Они подошли к Шмидту, поздоровались, Максим представил ему Ивана как эмиссара из центра с оооочень большими полномочиями, после чего откланялся.

— Пойдёмте в кафе посидим что ли, — предложил Носов, — заодно и пообедаем, а то что-то я с утра ничего не ел.

Шмидт согласился и они зашли в близлежащий грузинский ресторанчик, обещавший, судя по вывеске, замечательную кавказскую кухню по доступным ценам. Заказали по шашлыку и бутылку Саперави, подождали, пока принесут, тогда Носов начал беседу.

— Моя фамилия Носов, как уже сказал Максим, я представитель Центрального комитета партии эсеров, наделён достаточно широкими полномочиями.

— Полномочиями для чего? — счёл нужным уточнить лейтенант.

— Для широкого круга задач, — ушёл от ответа Иван, — наши люди проверили вас и вашу биографию и сочли, что вы именно тот, кого мы ищем.

— Значит и про мою женитьбу, и про судовую кассу вы всё знаете, — горько усмехнулся Шмидт.

— Да, конечно…

— И что же лично вы по этому поводу думаете?

— Про женитьбу и кассу что ли? Да ерунда это, ошибки у всех бывают, главное, чтобы они в систему не переросли — короче из вас мы будем делать лидера крымского восстания, если конечно от вас не последуют возражения.

Шмидт съел очередной кусочек ароматного шашлыка, сделал большой глоток грузинского вина и медленно ответил:

— Нет возражений — лидер, значит лидер, это даже интересно. А что будет входить в мои обязанности?

— Много чего… я буду вводить вас в курс дела постепенно… для начала надо будет выступить на общегородском митинге с зажигательной речью, вы ведь умеете это, да?

— Да, язык у меня неплохо подвешен. А о чём надо будет сказать?

— Тезисы я подготовлю и передам вам завтра… да, а сам митинг назначен на три часа пополудни на Владимирской площади. Он вообще-то согласован с городской администрацией, но по факту возможно всякое, так что оружие с собой берите.

— Сколько народу ожидается? — продолжил расспросы Шмидт.

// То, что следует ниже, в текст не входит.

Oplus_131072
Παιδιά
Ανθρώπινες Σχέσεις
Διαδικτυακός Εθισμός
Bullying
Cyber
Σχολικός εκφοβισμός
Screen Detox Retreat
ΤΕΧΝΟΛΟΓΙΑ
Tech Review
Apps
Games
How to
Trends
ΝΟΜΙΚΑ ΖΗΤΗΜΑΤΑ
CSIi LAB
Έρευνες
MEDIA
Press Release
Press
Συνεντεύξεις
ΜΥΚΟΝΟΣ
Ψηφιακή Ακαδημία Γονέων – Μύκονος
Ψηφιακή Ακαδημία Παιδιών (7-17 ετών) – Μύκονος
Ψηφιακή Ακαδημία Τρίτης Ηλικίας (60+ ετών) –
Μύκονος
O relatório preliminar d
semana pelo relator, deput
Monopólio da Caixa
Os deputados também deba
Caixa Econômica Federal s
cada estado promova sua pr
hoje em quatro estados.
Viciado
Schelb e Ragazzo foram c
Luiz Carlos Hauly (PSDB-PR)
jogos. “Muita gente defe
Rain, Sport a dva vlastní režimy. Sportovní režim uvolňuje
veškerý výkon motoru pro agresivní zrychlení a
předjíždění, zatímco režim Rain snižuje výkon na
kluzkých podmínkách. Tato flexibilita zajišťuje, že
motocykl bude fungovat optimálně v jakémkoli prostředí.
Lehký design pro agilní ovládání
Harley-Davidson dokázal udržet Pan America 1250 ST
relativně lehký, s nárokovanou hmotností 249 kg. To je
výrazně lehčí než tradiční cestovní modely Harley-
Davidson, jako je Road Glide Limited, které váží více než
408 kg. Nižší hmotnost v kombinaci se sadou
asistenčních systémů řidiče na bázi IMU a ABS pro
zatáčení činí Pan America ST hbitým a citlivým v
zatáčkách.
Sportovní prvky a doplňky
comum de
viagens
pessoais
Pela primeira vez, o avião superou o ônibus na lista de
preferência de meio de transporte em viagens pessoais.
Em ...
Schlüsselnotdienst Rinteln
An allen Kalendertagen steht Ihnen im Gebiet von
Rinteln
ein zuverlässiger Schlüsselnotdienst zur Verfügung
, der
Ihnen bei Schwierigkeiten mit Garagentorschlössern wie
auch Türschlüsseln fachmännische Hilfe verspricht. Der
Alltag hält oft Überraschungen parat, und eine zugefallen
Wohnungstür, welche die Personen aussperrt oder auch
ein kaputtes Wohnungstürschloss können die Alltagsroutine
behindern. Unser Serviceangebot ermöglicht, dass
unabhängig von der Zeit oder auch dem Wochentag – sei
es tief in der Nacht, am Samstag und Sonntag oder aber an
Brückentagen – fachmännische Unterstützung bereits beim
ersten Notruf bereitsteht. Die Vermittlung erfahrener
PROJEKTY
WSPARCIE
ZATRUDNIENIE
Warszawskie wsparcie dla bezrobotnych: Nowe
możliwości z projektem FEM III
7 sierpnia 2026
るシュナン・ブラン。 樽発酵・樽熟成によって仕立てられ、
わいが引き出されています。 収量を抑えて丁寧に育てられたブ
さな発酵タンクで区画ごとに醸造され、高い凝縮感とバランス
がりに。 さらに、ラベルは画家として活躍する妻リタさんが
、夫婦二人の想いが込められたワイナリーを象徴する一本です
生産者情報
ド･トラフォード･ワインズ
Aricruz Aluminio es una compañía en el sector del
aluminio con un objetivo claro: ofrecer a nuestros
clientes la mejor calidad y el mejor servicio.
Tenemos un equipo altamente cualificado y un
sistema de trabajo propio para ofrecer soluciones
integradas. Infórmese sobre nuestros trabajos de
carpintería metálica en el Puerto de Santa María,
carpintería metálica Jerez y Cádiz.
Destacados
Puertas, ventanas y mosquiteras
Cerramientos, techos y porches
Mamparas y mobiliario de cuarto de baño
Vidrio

— Сложно сказать, но по моему предыдущему опыту от пяти до десяти тысяч.

— Тематика-то какая вообще у этого митинга?

— Ну как какая, у нынешних митингов одна тематика — долой прогнивший режим, да здравствует народная власть, ну и там по мелочи, земля крестьянам, фабрики рабочим, мир народам.

— Я всё понял, когда, вы говорите, передадите мне тезисы выступления?

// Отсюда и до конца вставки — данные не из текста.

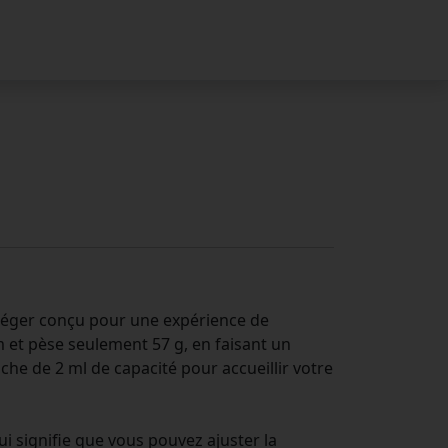
 léger conçu pour une expérience de
m et pèse seulement 57 g, en faisant un
he de 2 ml de capacité pour accueillir votre
ui signifie que vous pouvez ajuster la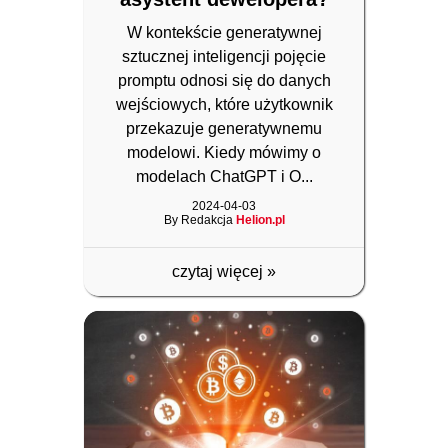
W kontekście generatywnej
sztucznej inteligencji pojęcie
promptu odnosi się do danych
wejściowych, które użytkownik
przekazuje generatywnemu
modelowi. Kiedy mówimy o
modelach ChatGPT i O...
2024-04-03
By Redakcja
Helion.pl
czytaj więcej
»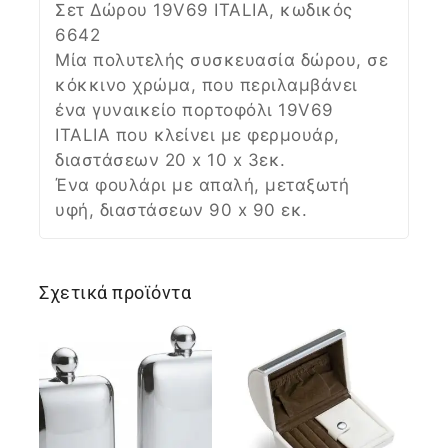
Σετ Δώρου 19V69 ITALIA, κωδικός
6642
Μία πολυτελής συσκευασία δώρου, σε
κόκκινο χρώμα, που περιλαμβάνει
ένα γυναικείο πορτοφόλι 19V69
ITALIA που κλείνει με φερμουάρ,
διαστάσεων 20 x 10 x 3εκ.
Ένα φουλάρι με απαλή, μεταξωτή
υφή, διαστάσεων 90 x 90 εκ.
Σχετικά προϊόντα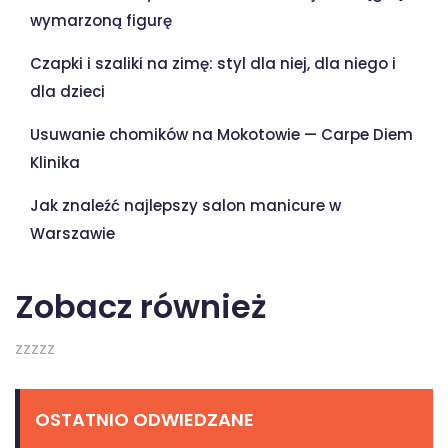
wymarzoną figurę
Czapki i szaliki na zimę: styl dla niej, dla niego i
dla dzieci
Usuwanie chomików na Mokotowie — Carpe Diem
Klinika
Jak znaleźć najlepszy salon manicure w
Warszawie
Zobacz również
zzzzz
OSTATNIO ODWIEDZANE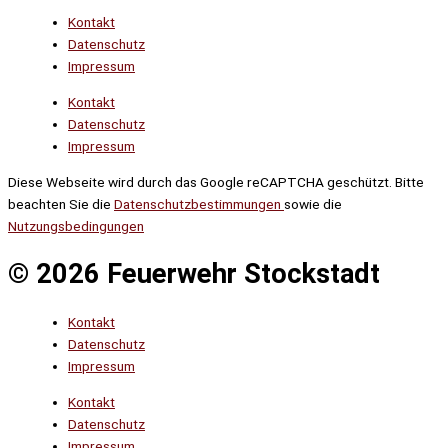
Kontakt
Datenschutz
Impressum
Kontakt
Datenschutz
Impressum
Diese Webseite wird durch das Google reCAPTCHA geschützt. Bitte
beachten Sie die
Datenschutzbestimmungen
sowie die
Nutzungsbedingungen
© 2026 Feuerwehr Stockstadt
Kontakt
Datenschutz
Impressum
Kontakt
Datenschutz
Impressum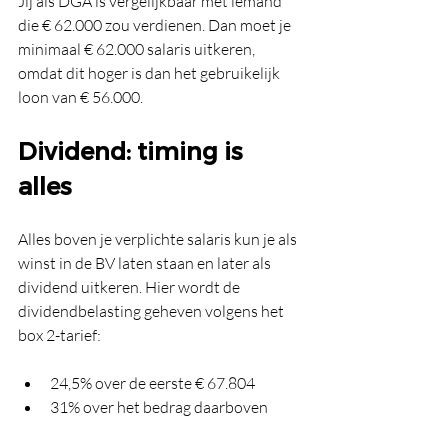
Jij als DGA is vergelijkbaar met iemand 
die € 62.000 zou verdienen. Dan moet je 
minimaal € 62.000 salaris uitkeren, 
omdat dit hoger is dan het gebruikelijk 
loon van € 56.000.
Dividend: timing is 
alles
Alles boven je verplichte salaris kun je als 
winst in de BV laten staan en later als 
dividend uitkeren. Hier wordt de 
dividendbelasting geheven volgens het 
box 2-tarief:
24,5% over de eerste € 67.804
31% over het bedrag daarboven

— Завтра утром, приходите сюда же в десять часов, заодно и позавтракаем, я вас с супругой познакомлю.

— Отлично… а кто ещё будет выступать на митинге?

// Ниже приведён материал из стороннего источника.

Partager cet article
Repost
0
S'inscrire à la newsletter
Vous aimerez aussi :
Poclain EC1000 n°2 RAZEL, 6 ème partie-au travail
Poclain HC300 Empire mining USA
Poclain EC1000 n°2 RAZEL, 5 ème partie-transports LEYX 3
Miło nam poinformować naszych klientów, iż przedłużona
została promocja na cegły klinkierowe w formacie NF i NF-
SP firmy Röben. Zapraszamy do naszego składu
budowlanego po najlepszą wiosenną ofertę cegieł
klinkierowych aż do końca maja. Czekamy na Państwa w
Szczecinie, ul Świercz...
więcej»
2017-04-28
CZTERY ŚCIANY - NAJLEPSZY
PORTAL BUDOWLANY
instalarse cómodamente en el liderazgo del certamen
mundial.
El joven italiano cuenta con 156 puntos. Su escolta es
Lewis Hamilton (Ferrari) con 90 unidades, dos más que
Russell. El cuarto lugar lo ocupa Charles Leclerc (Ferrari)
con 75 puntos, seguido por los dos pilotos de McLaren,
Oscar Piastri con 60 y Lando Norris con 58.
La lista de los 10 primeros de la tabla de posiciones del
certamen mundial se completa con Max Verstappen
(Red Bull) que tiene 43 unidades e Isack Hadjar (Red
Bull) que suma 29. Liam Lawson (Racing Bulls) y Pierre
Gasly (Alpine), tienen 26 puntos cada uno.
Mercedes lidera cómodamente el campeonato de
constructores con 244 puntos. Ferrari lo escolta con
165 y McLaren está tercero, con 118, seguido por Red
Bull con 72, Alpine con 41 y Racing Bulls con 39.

— Записано трое, кроме вас, а там как бог даст — может ещё кто подтянется из собравшихся, мы слово всем даём.


16 июля 1905 года, Севастополь, Владимирская площадь (сейчас пл. Ленина)


Из выступления на митинге лейтенанта Шмидта:


«Откройте ваши глаза, чтобы видеть, и уши, чтобы слышать. Великие дела совершаются в эти дни. Просыпается народ русский и рвет в куски свои цепи.

Солдаты! Вы долго не понимали требований народа. Ваши начальники и попы лгали и клеветали вам на народ. Они держали вас во тьме. Они натравливали вас на народ. Они заставляли вас обагрять руки кровью рабочих. Они превратили вас в палачей русского народа. Они обрушили на ваши головы страшные проклятия матерей и детей, жен и старцев.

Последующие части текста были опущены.